Top of ENTRIES SHOWN

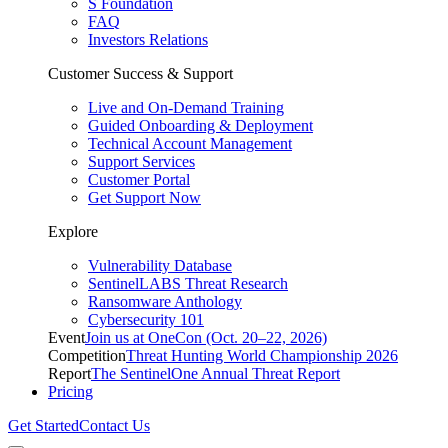
S Foundation
FAQ
Investors Relations
Customer Success & Support
Live and On-Demand Training
Guided Onboarding & Deployment
Technical Account Management
Support Services
Customer Portal
Get Support Now
Explore
Vulnerability Database
SentinelLABS Threat Research
Ransomware Anthology
Cybersecurity 101
Event
Join us at OneCon (Oct. 20–22, 2026)
Competition
Threat Hunting World Championship 2026
Report
The SentinelOne Annual Threat Report
Pricing
Get Started
Contact Us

Bottom of ENTRIES SHOWN

- **EXERCISE AIM**
In the answer, include exactly the lines from the line containing "Customer Portal" through the end of the data, and nothing else.

- **ANSWER FOR THIS EXERCISE**
Customer Portal
Get Support Now
Explore
Vulnerability Database
SentinelLABS Threat Research
Ransomware Anthology
Cybersecurity 101
Event
Join us at OneCon (Oct. 20–22, 2026)
Competition
Threat Hunting World Championship 2026
Report
The SentinelOne Annual Threat Report
Pricing
Get Started
Contact Us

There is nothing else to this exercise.